Exercise description: Every line with the string "giới" in it belongs in your answer, so copy them all from the data.

(Dataset entries)
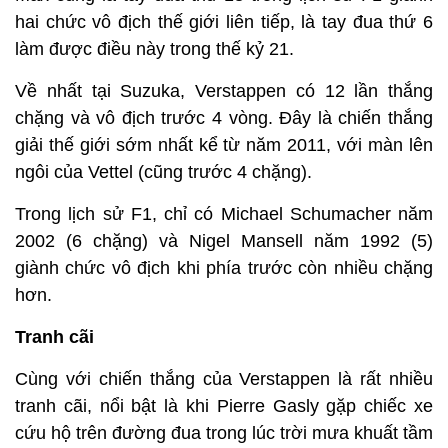
hai chức vô địch thế giới liên tiếp, là tay đua thứ 6
làm được điều này trong thế kỷ 21.
Về nhất tại Suzuka, Verstappen có 12 lần thắng
chặng và vô địch trước 4 vòng. Đây là chiến thắng
giải thế giới sớm nhất kể từ năm 2011, với màn lên
ngôi của Vettel (cũng trước 4 chặng).
Trong lịch sử F1, chỉ có Michael Schumacher năm
2002 (6 chặng) và Nigel Mansell năm 1992 (5)
giành chức vô địch khi phía trước còn nhiều chặng
hơn.
Tranh cãi
Cùng với chiến thắng của Verstappen là rất nhiều
tranh cãi, nổi bật là khi Pierre Gasly gặp chiếc xe
cứu hộ trên đường đua trong lúc trời mưa khuất tầm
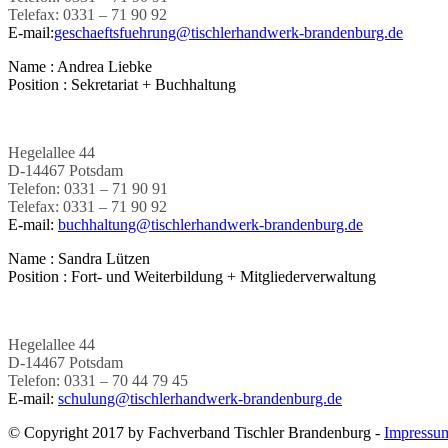
Telefax: 0331 – 71 90 92
E-mail:
geschaeftsfuehrung@tischlerhandwerk-brandenburg.de
Name :
Andrea Liebke
Position :
Sekretariat + Buchhaltung
Hegelallee 44
D-14467 Potsdam
Telefon: 0331 – 71 90 91
Telefax: 0331 – 71 90 92
E-mail:
buchhaltung@tischlerhandwerk-brandenburg.de
Name :
Sandra Lützen
Position :
Fort- und Weiterbildung + Mitgliederverwaltung
Hegelallee 44
D-14467 Potsdam
Telefon: 0331 – 70 44 79 45
E-mail:
schulung@tischlerhandwerk-brandenburg.de
© Copyright 2017 by Fachverband Tischler Brandenburg -
Impressu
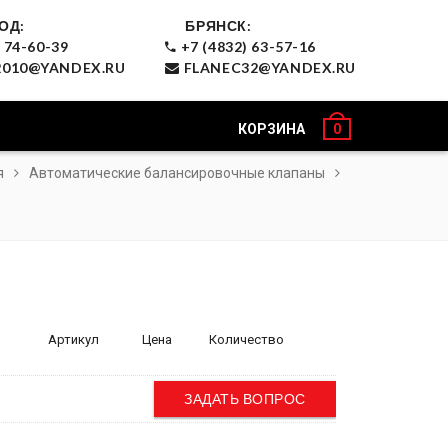
ОД:
БРЯНСК:
 74-60-39
+7 (4832) 63-57-16
010@YANDEX.RU
FLANEC32@YANDEX.RU
КОРЗИНА
0
я
Автоматические балансировочные клапаны
Артикул
Цена
Количество
ЗАДАТЬ ВОПРОС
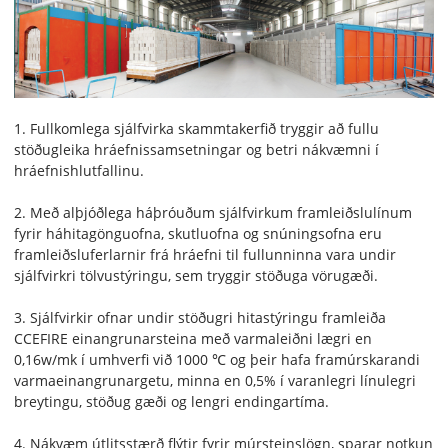
1. Fullkomlega sjálfvirka skammtakerfið tryggir að fullu
stöðugleika hráefnissamsetningar og betri nákvæmni í
hráefnishlutfallinu.
2. Með alþjóðlega háþróuðum sjálfvirkum framleiðslulínum
fyrir háhitagönguofna, skutluofna og snúningsofna eru
framleiðsluferlarnir frá hráefni til fullunninna vara undir
sjálfvirkri tölvustýringu, sem tryggir stöðuga vörugæði.
3. Sjálfvirkir ofnar undir stöðugri hitastýringu framleiða
CCEFIRE einangrunarsteina með varmaleiðni lægri en
0,16w/mk í umhverfi við 1000 ℃ og þeir hafa framúrskarandi
varmaeinangrunargetu, minna en 0,5% í varanlegri línulegri
breytingu, stöðug gæði og lengri endingartíma.
4. Nákvæm útlitsstærð flýtir fyrir múrsteinslögn, sparar notkun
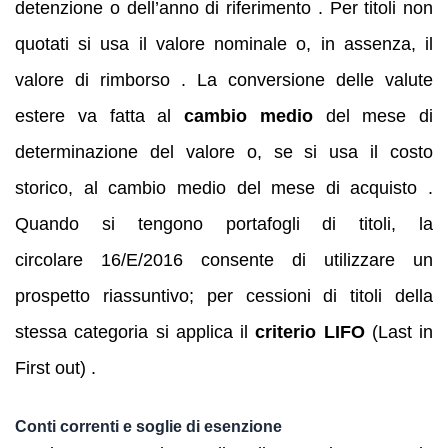
detenzione o dell’anno di riferimento . Per titoli non
quotati si usa il valore nominale o, in assenza, il
valore di rimborso . La conversione delle valute
estere va fatta al
cambio medio
del mese di
determinazione del valore o, se si usa il costo
storico, al cambio medio del mese di acquisto .
Quando si tengono portafogli di titoli, la
circolare 16/E/2016 consente di utilizzare un
prospetto riassuntivo; per cessioni di titoli della
stessa categoria si applica il
criterio LIFO
(Last in
First out) .
Conti correnti e soglie di esenzione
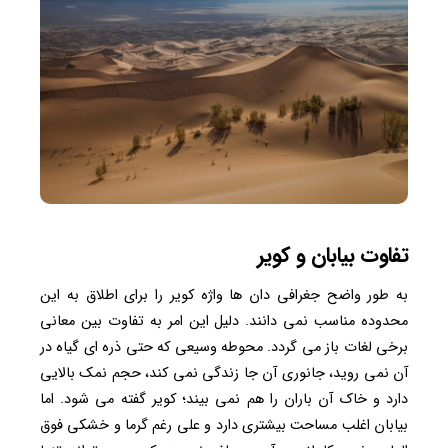
تفاوت بیابان و کویر
به طور واضح جغرافی دان ها واژه کویر را برای اطلاق به این
محدوده مناسب نمی دانند. دلیل این امر به تفاوت بین معانی
برخی لغات باز می گردد. محوطه وسیعی که حتی ذره ای گیاه در
آن نمی روید، جانوری آن جا زندگی نمی کند، حجم نمک بالایی
دارد و خاک آن باران را هم نمی بیند؛ کویر گفته می شود. اما
بیابان اغلب مساحت بیشتری دارد و علی رغم گرما و خشکی فوق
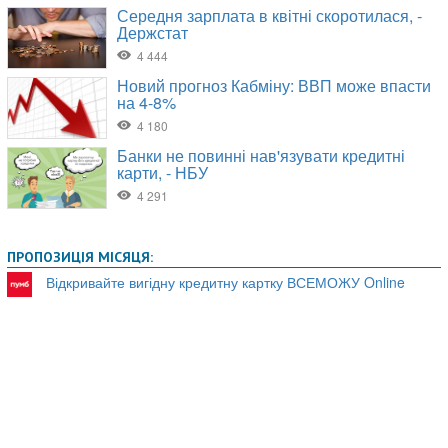
ПРОПОЗИЦІЯ МІСЯЦЯ:
Відкривайте вигідну кредитну картку ВСЕМОЖУ Online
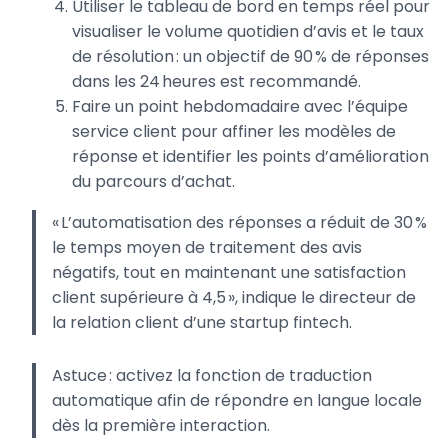
Utiliser le tableau de bord en temps réel pour
visualiser le volume quotidien d’avis et le taux
de résolution : un objectif de 90 % de réponses
dans les 24 heures est recommandé.
Faire un point hebdomadaire avec l’équipe
service client pour affiner les modèles de
réponse et identifier les points d’amélioration
du parcours d’achat.
« L’automatisation des réponses a réduit de 30 %
le temps moyen de traitement des avis
négatifs, tout en maintenant une satisfaction
client supérieure à 4,5 », indique le directeur de
la relation client d’une startup fintech.
Astuce : activez la fonction de traduction
automatique afin de répondre en langue locale
dès la première interaction.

Exercise output:
hai chức vô địch thế giới liên tiếp, là tay đua thứ 6
giải thế giới sớm nhất kể từ năm 2011, với màn lên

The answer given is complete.